[[ The data open ]]

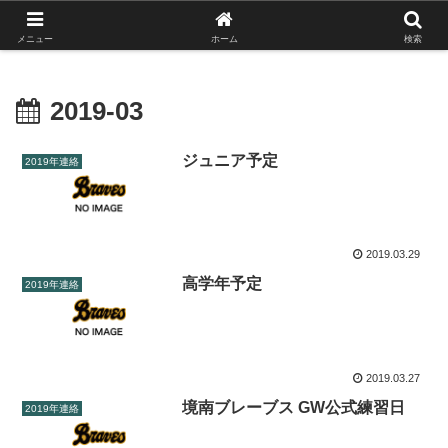
がんばれ！フルスイング！境南ブレーブス！
メニュー
ホーム
検索
2019-03
ジュニア予定
2019年連絡
2019.03.29
高学年予定
2019年連絡
2019.03.27
境南ブレーブス GW公式練習日
2019年連絡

[[ The data closed ]]

▸ Exercise directions
Keeping every word as it is, write out all the data and omit the pictures.

▸ The completed task
がんばれ！フルスイング！境南ブレーブス！
メニュー
ホーム
検索
2019-03
ジュニア予定
2019年連絡
2019.03.29
高学年予定
2019年連絡
2019.03.27
境南ブレーブス GW公式練習日
2019年連絡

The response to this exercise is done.